Start of Given records
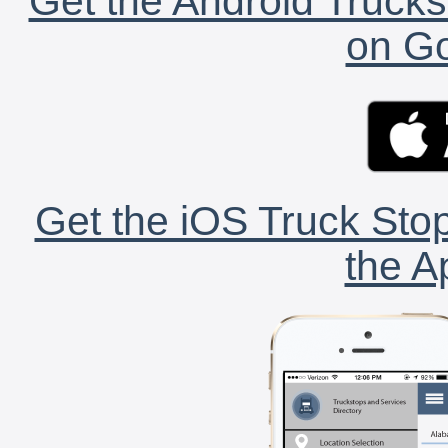
Get the Android Trucks
on Go
Get the iOS Truck Stop
the A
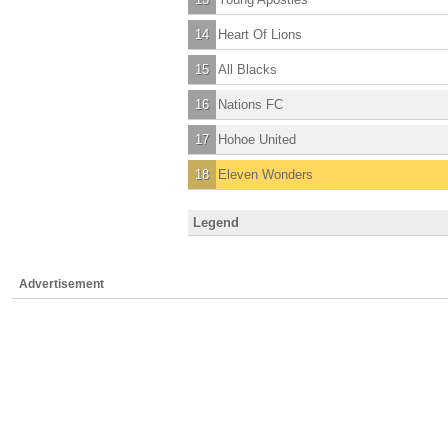
14
Heart Of Lions
15
All Blacks
16
Nations FC
17
Hohoe United
18
Eleven Wonders
Legend
Advertisement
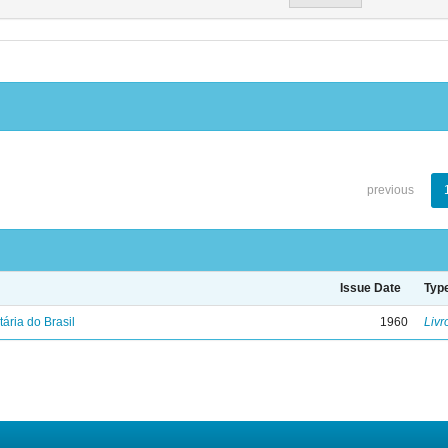
previous
Issue Date
Typ
tária do Brasil
1960
Livr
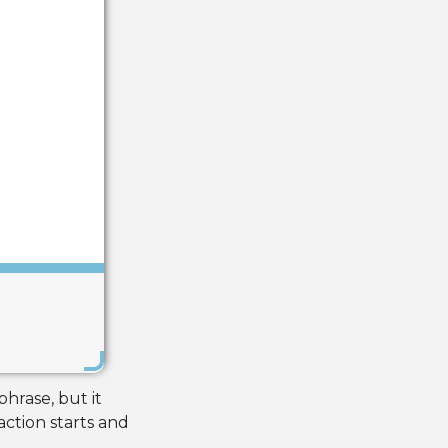
Save
hrase, but it
action starts and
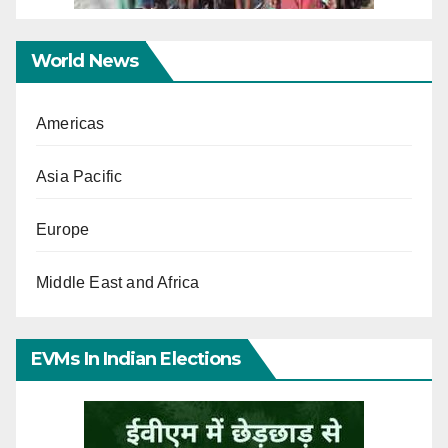
World News
Americas
Asia Pacific
Europe
Middle East and Africa
EVMs In Indian Elections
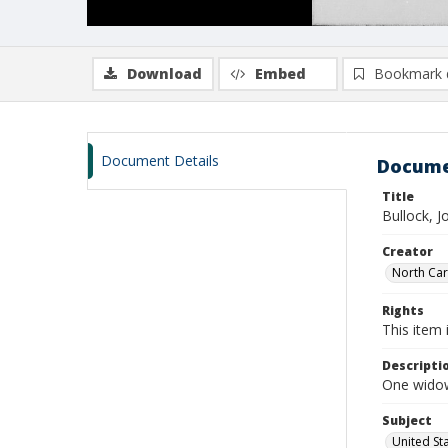
Download
Embed
Bookmark 
Document Details
Docume
Title
Bullock, J
Creator
North Caro
Rights
This item 
Descripti
One widow
Subject
United St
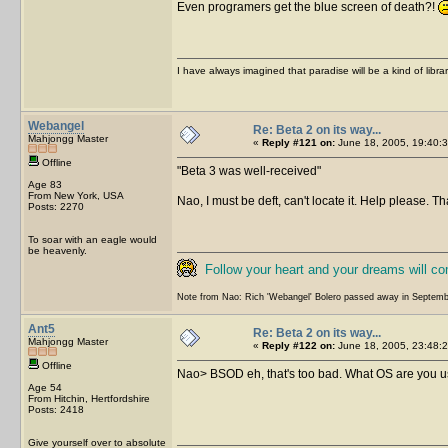
Even programers get the blue screen of death?!
I have always imagined that paradise will be a kind of libra
Webangel
Re: Beta 2 on its way...
Mahjongg Master
«
Reply #121 on:
June 18, 2005, 19:40:3
Offline
Beta 3 was well-received
Age 83
From New York, USA
Nao, I must be deft, can't locate it. Help please. T
Posts: 2270
To soar with an eagle would
be heavenly.
Follow your heart and your dreams will c
Note from Nao: Rich 'Webangel' Bolero passed away in Septemb
Ant5
Re: Beta 2 on its way...
Mahjongg Master
«
Reply #122 on:
June 18, 2005, 23:48:2
Offline
Nao> BSOD eh, that's too bad. What OS are you usi
Age 54
From Hitchin, Hertfordshire
Posts: 2418
Give yourself over to absolute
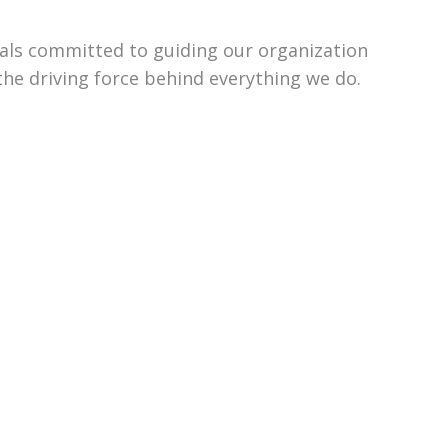
uals committed to guiding our organization
the driving force behind everything we do.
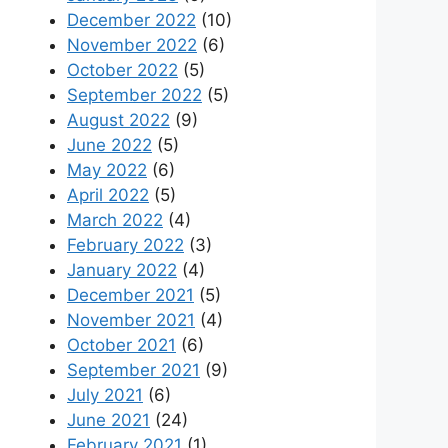
December 2022
(10)
November 2022
(6)
October 2022
(5)
September 2022
(5)
August 2022
(9)
June 2022
(5)
May 2022
(6)
April 2022
(5)
March 2022
(4)
February 2022
(3)
January 2022
(4)
December 2021
(5)
November 2021
(4)
October 2021
(6)
September 2021
(9)
July 2021
(6)
June 2021
(24)
February 2021
(1)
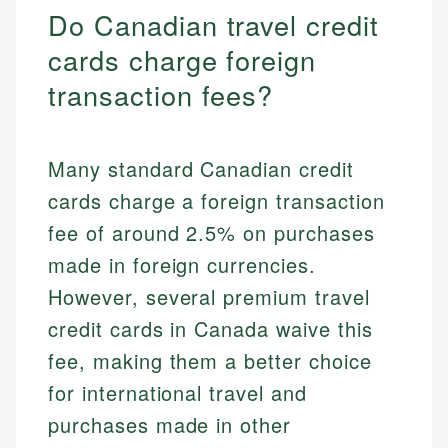
Do Canadian travel credit
cards charge foreign
transaction fees?
Many standard Canadian credit
cards charge a foreign transaction
fee of around 2.5% on purchases
made in foreign currencies.
However, several premium travel
credit cards in Canada waive this
fee, making them a better choice
for international travel and
purchases made in other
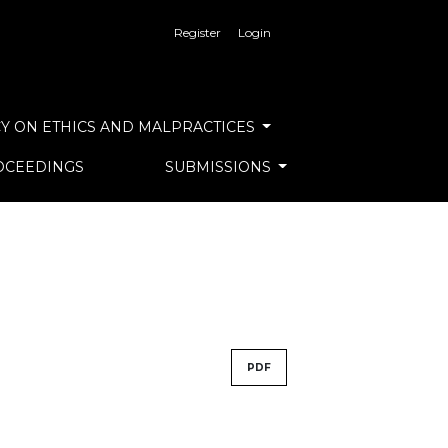
Register
Login
Y ON ETHICS AND MALPRACTICES
OCEEDINGS
SUBMISSIONS
PDF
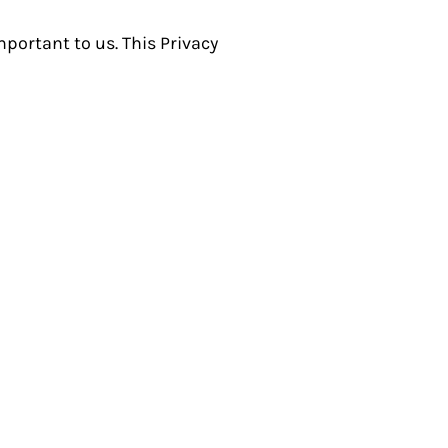
portant to us. This Privacy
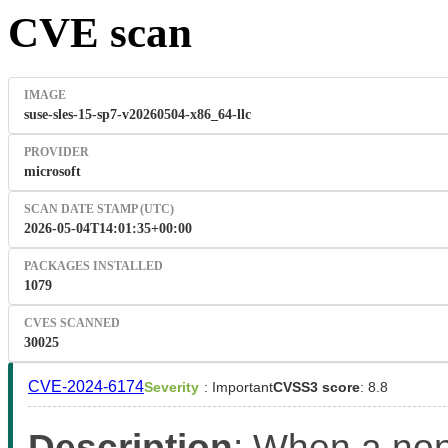
CVE scan
IMAGE
suse-sles-15-sp7-v20260504-x86_64-llc
PROVIDER
microsoft
SCAN DATE STAMP (UTC)
2026-05-04T14:01:35+00:00
PACKAGES INSTALLED
1079
CVES SCANNED
30025
CVE-2024-6174
Severity
: Important
CVSS3 score
: 8.8
Description
: When a non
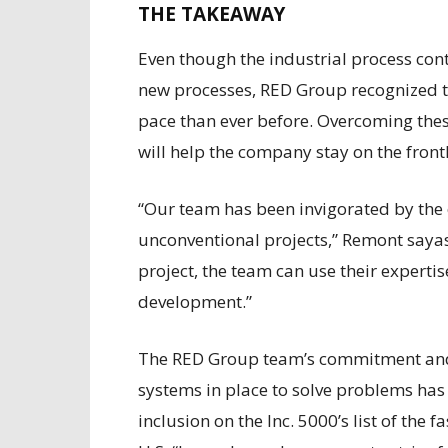
THE TAKEAWAY
Even though the industrial process con
new processes, RED Group recognized th
pace than ever before. Overcoming these
will help the company stay on the front
“Our team has been invigorated by the 
unconventional projects,” Remont sayas.
project, the team can use their expertis
development.”
The RED Group team’s commitment and 
systems in place to solve problems has
inclusion on the Inc. 5000’s list of the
End of Given records
Activity
Your task is to copy only the lines above starting at the one containing "Description" and ending at the one containing "invigorated by the". Copy them exactly, both ends included, and omit the pictures.

The completed task
Description
: When a non
THE TAKEAWAY
Even though the industrial process con
new processes, RED Group recognized th
pace than ever before. Overcoming these
will help the company stay on the front
“Our team has been invigorated by the 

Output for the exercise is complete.